* Data extracts *
========================================================================

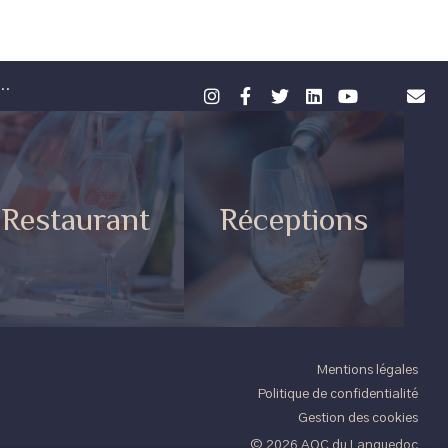
..
Restaurant
Réceptions
Mentions légales
Politique de confidentialité
Gestion des cookies
© 2026 AOC du Languedoc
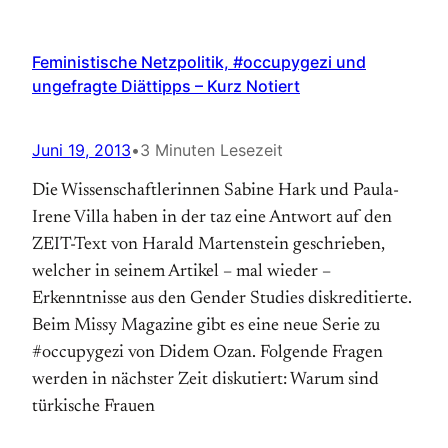
Feministische Netzpolitik, #occupygezi und
ungefragte Diättipps – Kurz Notiert
Juni 19, 2013
•
3 Minuten Lesezeit
Die Wissenschaftlerinnen Sabine Hark und Paula-
Irene Villa haben in der taz eine Antwort auf den
ZEIT-Text von Harald Martenstein geschrieben,
welcher in seinem Artikel – mal wieder –
Erkenntnisse aus den Gender Studies diskreditierte.
Beim Missy Magazine gibt es eine neue Serie zu
#occupygezi von Didem Ozan. Folgende Fragen
werden in nächster Zeit diskutiert: Warum sind
türkische Frauen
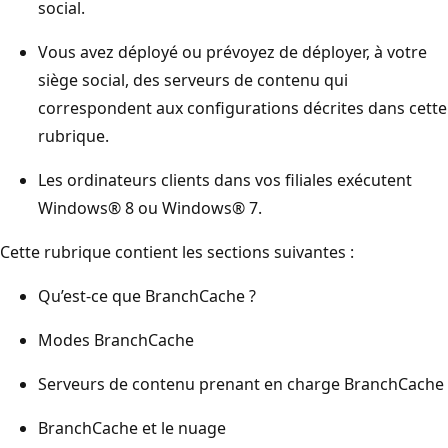
social.
Vous avez déployé ou prévoyez de déployer, à votre
siège social, des serveurs de contenu qui
correspondent aux configurations décrites dans cette
rubrique.
Les ordinateurs clients dans vos filiales exécutent
Windows® 8 ou Windows® 7.
Cette rubrique contient les sections suivantes :
Qu’est-ce que BranchCache ?
Modes BranchCache
Serveurs de contenu prenant en charge BranchCache
BranchCache et le nuage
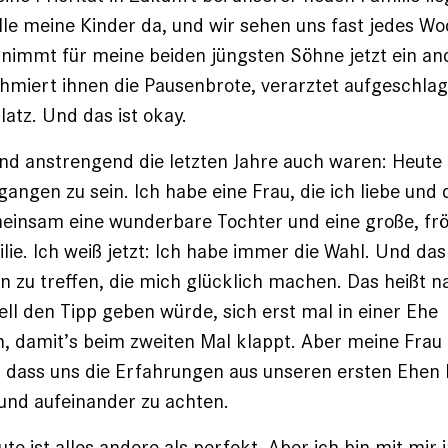
alle meine Kinder da, und wir sehen uns fast jedes W
 nimmt für meine beiden jüngsten Söhne jetzt ein an
schmiert ihnen die Pausenbrote, verarztet aufgeschla
latz. Und das ist okay.
nd anstrengend die letzten Jahre auch waren: Heute b
ngen zu sein. Ich habe eine Frau, die ich liebe und d
einsam eine wunderbare Tochter und eine große, frö
ie. Ich weiß jetzt: Ich habe immer die Wahl. Und das
 zu treffen, die mich glücklich machen. Das heißt na
ell den Tipp geben würde, sich erst mal in einer Ehe
, damit’s beim zweiten Mal klappt. Aber meine Frau 
dass uns die Erfahrungen aus unseren ersten Ehen 
 und aufeinander zu achten.
te ist alles andere als perfekt. Aber ich bin mit mir 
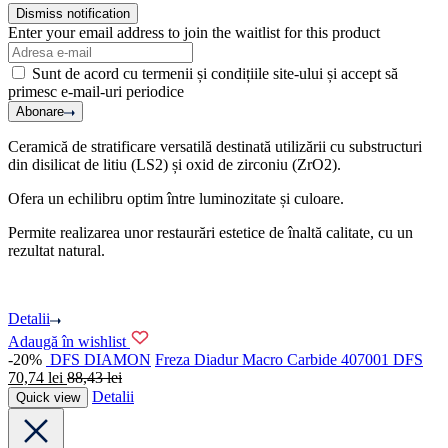
Dismiss notification
Enter your email address to join the waitlist for this product
Sunt de acord cu termenii și condițiile site-ului și accept să
primesc e-mail-uri periodice
Abonare
Ceramică de stratificare versatilă destinată utilizării cu substructuri
din disilicat de litiu (LS2) și oxid de zirconiu (ZrO2).
Ofera un echilibru optim între luminozitate și culoare.
Permite realizarea unor restaurări estetice de înaltă calitate, cu un
rezultat natural.
Detalii
Adaugă în wishlist
-20%
DFS DIAMON
Freza Diadur Macro Carbide 407001 DFS
70,74
lei
88,43
lei
Detalii
Quick view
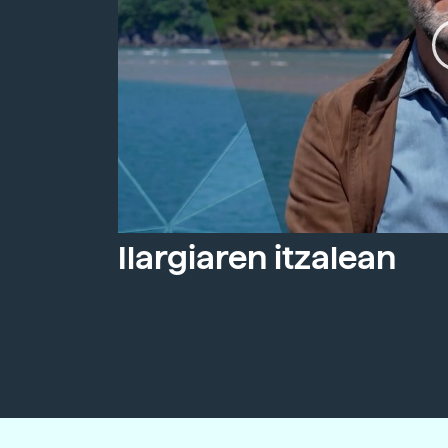
Ilargiaren itzalean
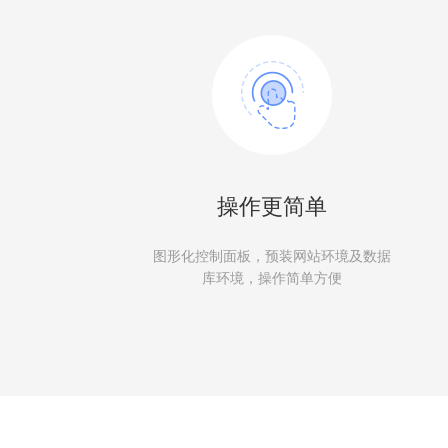
操作更简单
图形化控制面板，预装网站环境及数据
库环境，操作简单方便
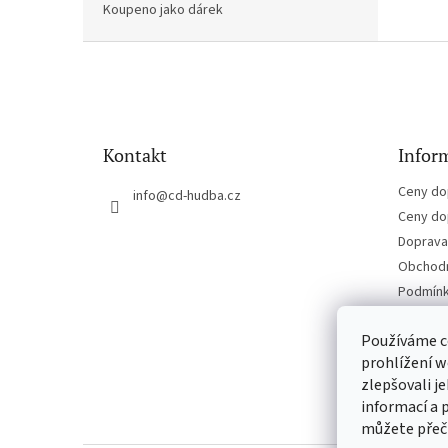
Koupeno jako dárek
Z
á
p
a
t
Kontakt
Inform
í
Ceny do
info
@
cd-hudba.cz
Ceny do
Doprava 
Obchodn
Podmínk
Kontakt
Používáme c
prohlížení w
zlepšovali j
informací a 
můžete přeč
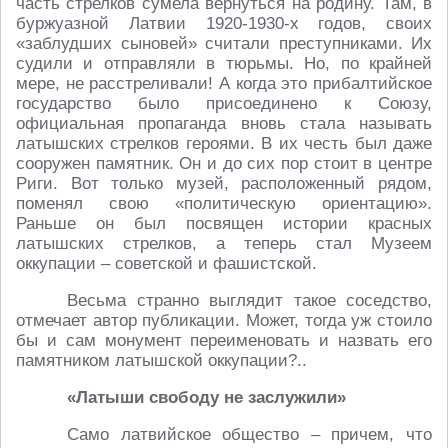
часть стрелков сумела вернуться на родину. Там, в
буржуазной Латвии 1920-1930-х годов, своих
«заблудших сыновей» считали преступниками. Их
судили и отправляли в тюрьмы. Но, по крайней
мере, не расстреливали! А когда это прибалтийское
государство было присоединено к Союзу,
официальная пропаганда вновь стала называть
латышских стрелков героями. В их честь был даже
сооружен памятник. Он и до сих пор стоит в центре
Риги. Вот только музей, расположенный рядом,
поменял свою «политическую ориентацию».
Раньше он был посвящен истории красных
латышских стрелков, а теперь стал Музеем
оккупации – советской и фашистской.
Весьма странно выглядит такое соседство,
отмечает автор публикации. Может, тогда уж стоило
бы и сам монумент переименовать и назвать его
памятником латышской оккупации?..
«Латыши свободу не заслужили»
Само латвийское общество – причем, что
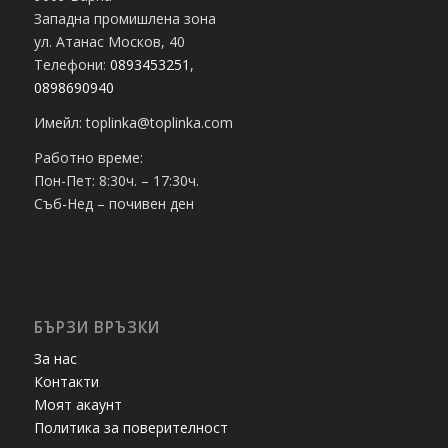
Западна промишлена зона
ул. Атанас Москов, 40
Телефони:
0893453251
,
0898690940
Имейл: toplinka@toplinka.com
Работно време:
Пон-Пет: 8:30ч. – 17:30ч.
Съб-Нед – почивен ден
БЪРЗИ ВРЪЗКИ
За нас
Контакти
Моят акаунт
Политика за поверителност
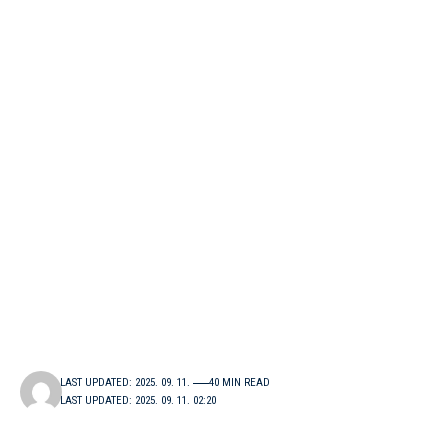
LAST UPDATED: 2025. 09. 11.
40 MIN READ
LAST UPDATED: 2025. 09. 11. 02:20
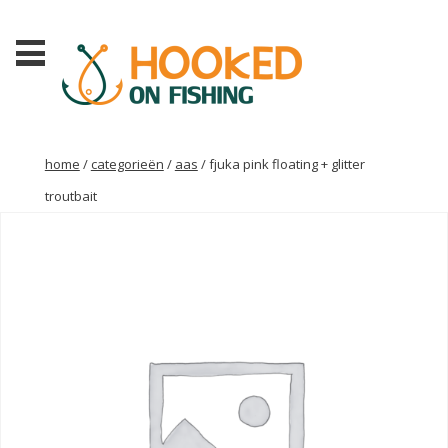
home
/
categorieën
/
aas
/ fjuka pink floating + glitter
troutbait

========================================================================

Please return all of the material above exactly, minus any pictures.

..
Restaurant
Réceptions
Mentions légales
Politique de confidentialité
Gestion des cookies
© 2026 AOC du Languedoc
Feministische Netzpolitik, #occupygezi und
ungefragte Diättipps – Kurz Notiert
Juni 19, 2013
•
3 Minuten Lesezeit
Die Wissenschaftlerinnen Sabine Hark und Paula-
Irene Villa haben in der taz eine Antwort auf den
ZEIT-Text von Harald Martenstein geschrieben,
welcher in seinem Artikel – mal wieder –
Erkenntnisse aus den Gender Studies diskreditierte.
Beim Missy Magazine gibt es eine neue Serie zu
#occupygezi von Didem Ozan. Folgende Fragen
werden in nächster Zeit diskutiert: Warum sind
türkische Frauen
social.
Vous avez déployé ou prévoyez de déployer, à votre
siège social, des serveurs de contenu qui
correspondent aux configurations décrites dans cette
rubrique.
Les ordinateurs clients dans vos filiales exécutent
Windows® 8 ou Windows® 7.
Cette rubrique contient les sections suivantes :
Qu’est-ce que BranchCache ?
Modes BranchCache
Serveurs de contenu prenant en charge BranchCache
BranchCache et le nuage
alle meine Kinder da, und wir sehen uns fast jedes W
 nimmt für meine beiden jüngsten Söhne jetzt ein an
schmiert ihnen die Pausenbrote, verarztet aufgeschla
latz. Und das ist okay.
nd anstrengend die letzten Jahre auch waren: Heute b
ngen zu sein. Ich habe eine Frau, die ich liebe und d
einsam eine wunderbare Tochter und eine große, frö
ie. Ich weiß jetzt: Ich habe immer die Wahl. Und das
 zu treffen, die mich glücklich machen. Das heißt na
ell den Tipp geben würde, sich erst mal in einer Ehe
, damit’s beim zweiten Mal klappt. Aber meine Frau 
dass uns die Erfahrungen aus unseren ersten Ehen 
 und aufeinander zu achten.
te ist alles andere als perfekt. Aber ich bin mit mir 
Dismiss notification
Enter your email address to join the waitlist for this product
Sunt de acord cu termenii și condițiile site-ului și accept să
primesc e-mail-uri periodice
Abonare
Ceramică de stratificare versatilă destinată utilizării cu substructuri
din disilicat de litiu (LS2) și oxid de zirconiu (ZrO2).
Ofera un echilibru optim între luminozitate și culoare.
Permite realizarea unor restaurări estetice de înaltă calitate, cu un
rezultat natural.
Detalii
Adaugă în wishlist
-20%
DFS DIAMON
Freza Diadur Macro Carbide 407001 DFS
70,74
lei
88,43
lei
Detalii
Quick view
Ilargiaren itzalean
操作更简单
图形化控制面板，预装网站环境及数据
库环境，操作简单方便
Koupeno jako dárek
Z
á
p
a
t
Kontakt
Inform
í
Ceny do
info
@
cd-hudba.cz
Ceny do
Doprava 
Obchodn
Podmínk
Kontakt
Používáme c
prohlížení w
zlepšovali j
informací a 
můžete přeč
часть стрелков сумела вернуться на родину. Там, в
буржуазной Латвии 1920-1930-х годов, своих
«заблудших сыновей» считали преступниками. Их
судили и отправляли в тюрьмы. Но, по крайней
мере, не расстреливали! А когда это прибалтийское
государство было присоединено к Союзу,
официальная пропаганда вновь стала называть
латышских стрелков героями. В их честь был даже
сооружен памятник. Он и до сих пор стоит в центре
Риги. Вот только музей, расположенный рядом,
поменял свою «политическую ориентацию».
Раньше он был посвящен истории красных
латышских стрелков, а теперь стал Музеем
оккупации – советской и фашистской.
Весьма странно выглядит такое соседство,
отмечает автор публикации. Может, тогда уж стоило
бы и сам монумент переименовать и назвать его
памятником латышской оккупации?..
«Латыши свободу не заслужили»
Само латвийское общество – причем, что
Западна промишлена зона
ул. Атанас Москов, 40
Телефони:
0893453251
,
0898690940
Имейл: toplinka@toplinka.com
Работно време:
Пон-Пет: 8:30ч. – 17:30ч.
Съб-Нед – почивен ден
БЪРЗИ ВРЪЗКИ
За нас
Контакти
Моят акаунт
Политика за поверителност
LAST UPDATED: 2025. 09. 11.
40 MIN READ
LAST UPDATED: 2025. 09. 11. 02:20
home
/
categorieën
/
aas
/ fjuka pink floating + glitter
troutbait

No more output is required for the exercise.